Bu yükseliş, sadece araç parkını değil, 8,6 milyar dolarlık devasa satış sonrası pazarını da kökten değiştiriyor.
Özellikle BYD'nin Manisa'da 1 milyar dolarlık yatırımla kurduğu, yıllık 150 bin araç kapasiteli üretim tesisiyle birlikte, servis, bakım ve yedek parça dinamikleri yeniden şekilleniyor.
"SATIŞ SONRASI YAŞAM DÖNGÜSÜ" VE ÇİN MARKALARININ YÜKSELİŞİ
İstanbul Ticaret Odası 52'nci Komite Başkanı ve Motor Aşin CEO'su Saim Aşçı, bu dönüşümü değerlendirirken önemli noktalara değindi: "Satılan her otomobilin ardında 10-15 yıl sürecek bir satış sonrası yaşam döngüsü var. Bugün pazarı domine eden Çin markalarının yedek parça tedarik zinciri ve servis ekosistemi henüz Avrupa markalarıyla eşdeğer değil. Ancak hızla gelişiyorlar ve biz buna hazır olmalıyız."
Aşçı, kısa vadede yerli tedarikçileri ithalat baskısı altında bıraksa da, araç parkının genişlemesiyle birlikte uyumlu ve alternatif parça talebinin de hızla artacağını öngörüyor. "Bugün Çin'den ithal ettiğimiz parçaları, yarın oraya ihraç etmek mümkün. Yeter ki kalite, hız ve veri yönetimi konularında kendimizi geliştirelim" diyerek, Türkiye'deki üreticilerin Çinli devlere Tier-2 seviyesi tedarikçi olma potansiyeline dikkat çekti.

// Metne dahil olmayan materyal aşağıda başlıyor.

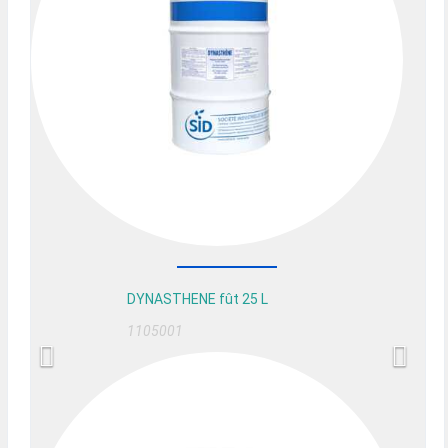
DYNASTHENE fût 25 L
1105001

SERVİS AĞINDA BAĞIMSIZ ATILIM VE YENİ TİCARİ KÜLTÜR
Türkiye'de henüz geniş servis ağı kuramayan Çinli markalar, bağımsız servisler için stratejik fırsatlar sunuyor. Aşçı'ya göre, eğitim, teknik destek ve hızlı parça erişimi konularındaki boşluklar, yeni iş modelleriyle doldurulabilir. Motor Aşin, bu noktada 90 ülkeye uzanan ihracat gücü ve 15 binin üzerindeki ürün çeşitliliğiyle, dönüşüm sürecinin merkezinde yer almayı hedefliyor. Aşçı, "Bu yalnızca bir ürün değişimi değil, aynı zamanda yeni bir ticari kültürün gelişimi. Artık sektörde sadece teknik değil, Çin okuryazarlığı da gerekiyor. Tedarik zekâsı, kültürel uyum ve lojistik çeviklikle ilerleyeceğiz" ifadelerini kullandı.
OTOMOTİVİN DÖNÜŞÜM MERKEZİNDE "ÇİN GERÇEĞİ" VAR
Çin'in sahip olduğu nadir toprak elementleri ve stratejik yeraltı kaynaklarıyla küresel tedarik zincirinin kritik halkasını oluşturduğunu belirten Aşçı, Çin'in etkisinin sadece kaynak üstünlüğüyle sınırlı kalmadığını vurguladı: "Yıllardır inşa ettiği güçlü altyapı, teknolojiye yaptığı agresif yatırımlar ve elde ettiği üretim deneyimi sayesinde otomotivde adeta yeni bir düzen kuruyor. Elektrikli araçlar, batarya teknolojileri ve yazılım tabanlı mobilite çözümleri gibi alanlarda yakaladığı ivme, yalnızca kendi pazarını değil, dünya genelindeki otomotiv dinamiklerini de yeniden tanımlıyor."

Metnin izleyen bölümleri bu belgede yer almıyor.